The monk probably didn’t realize the damage his words had inflicted. Ali Hafed, who had counted himself both wealthy and contented, went to bed that night a poor man. "He had not lost anything," the Arab said, "but he was poor because he was discontented, and discontented because he feared he was poor."

Ali resolved that what he wanted most in life was a mine of diamonds. Early the next morning, after a sleepless night, Ali sought out the monk and asked him: "Where can I find a mine of diamonds?"

"Diamonds?" the priest exclaimed, "What do you want with diamonds?"

"Why, I want to be immensely rich!" Ali replied.

The monk said that the only way to find his diamonds was to search for them. More than that he could not say.
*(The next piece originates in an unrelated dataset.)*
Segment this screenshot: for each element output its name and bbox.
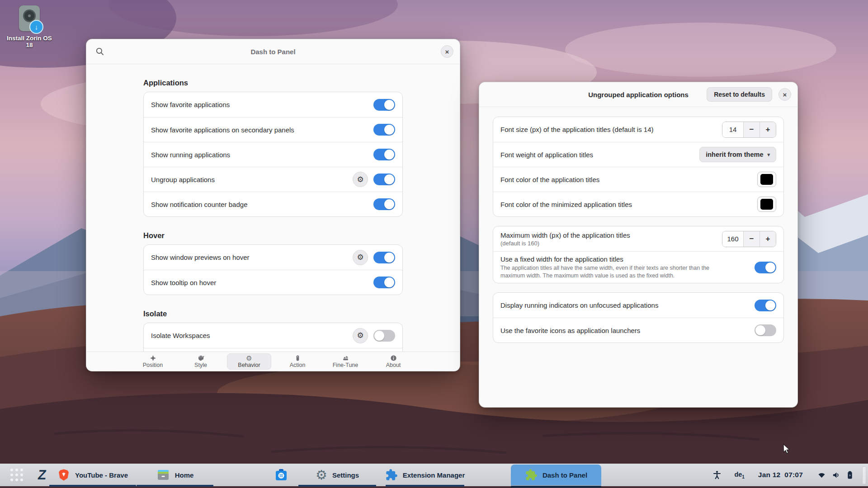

So Ali sold his farm, bundled up his money, left his family in the care of a neighbor and went away in quest of this fabled mine of diamonds. He wandered through many lands. And he spent all he had accumulated in that desperate quest, but found nothing. Finding himself impoverished and weary in Barcelona, Spain (of all places), the Arab recounted, Ali threw himself into the foaming sea and sank beneath the waves.

Conwell was puzzled at this tale. There seemed to be no beginning and no end. He asked his Arab guide to finish what he had started. The guide smiled and went on.

The man who had purchased Hafed’s farm, he narrated, one day led his camel into the garden to drink in the brook that ran through it. The fellow noticed a curious flash of light from one of the white sands of the stream. He pulled out a black stone which had an eye of light reflecting all the hues of the rainbow. He took the pebble into the house and placed it on the mantel over the central fireplace and forgot all about it.

A few days later, the same old priest came by to visit the farm, and the minute he entered the room he noted the flash of light from the stone, and asked aloud: "Has Ali Hafed returned?"

"Why do you ask?" The other man inquired.

"Because here is a diamond," the monk retorted.

"Oh no," the man laughed. "That is just a stone I found in the garden."

"But," the priest insisted, "I know a diamond when I see one! This is positively a diamond!"

Together, they rushed out to the old garden and stirred up the white sand with their fingers, and behold! there came out more beautiful and valuable gems than the first.

"In this way," the Arab story-teller cackled, "was discovered the diamond mine of Golconda, the most magnificent diamond mine in the history of mankind, excelling the Kimberly itself. The Kohinoor and the Orloff gems of the crowns of England and Russia came from that mine!"

The Arab tore the Tarbush cap off his head and swung it around to emphasize the moral of his tale: "Had Ali Hafed stayed home and dug in his own garden, or his own wheat fields, instead of wretchedness, starvation, and death in a strange land, he would have found acres of diamonds!"

There’s nothing to add to this story. You know what it says.